A quoi sert le ministre de la Ville et du Logement quand tous les voyants sont au rouge ? Quand les courtiers s’insurgent contre les refus de prêt parce que le taux d’usure est trop faible ? On touche pourtant là à ce cher beau slogan bien français « tous propriétaires ». Mais à quel prix ? Et pour qui surtout ?

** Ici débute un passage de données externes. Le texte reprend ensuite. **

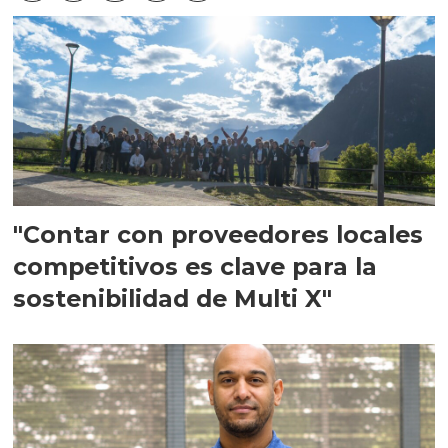
"Contar con proveedores locales
competitivos es clave para la
sostenibilidad de Multi X"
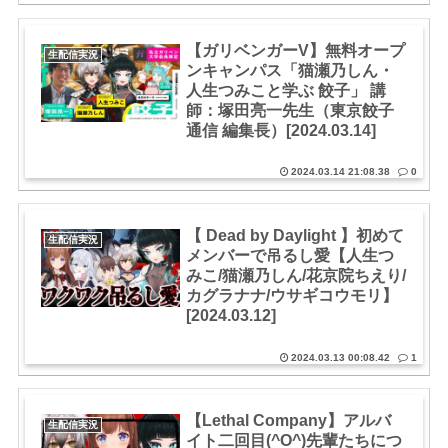
【ガリベンガーV】無料オープ
生配信実況
ンキャンパス「猫瀬乃しん・
人生つみこと学ぶ 餃子」 講
師：塚田亮一先生（東京餃子
通信 編集長）[2024.03.14]
2024.03.14 21:08.38
0
【 Dead by Daylight 】初めて
生配信実況
メンバーで吊るし愛【人生つ
みこ/猫瀬乃しん/花京院ちえり/
カグラナナ/ウサギコウモリ】
[2024.03.12]
2024.03.13 00:08.42
1
【Lethal Company】アルバ
生配信実況
イト二回目(^O^)先輩たちにつ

En lisant la presse et en écoutant la radio, chacun comprend encore et toujours que ce sont les plus précaires qui sont les plus mal lotis. Les étudiants, les travailleurs des classes moyennes, les primo-accédants, etc. Malgré tout, le ministre ne répond à rien. A peine parle-t-il de la crise énergétique car ce portefeuille est cogéré avec sa consœur du ministère de l’Energie, toujours plus ‘’punchy’’ dans ses conseils pour économiser de l’énergie (éviter les pj dans les mails, c’est mal). Il faut dire que les macronistes ont le micro plus frétillant que l’ex du parti communiste passé au PS et ayant rallié un parti du Président dont l’inclinaison est à droite toute !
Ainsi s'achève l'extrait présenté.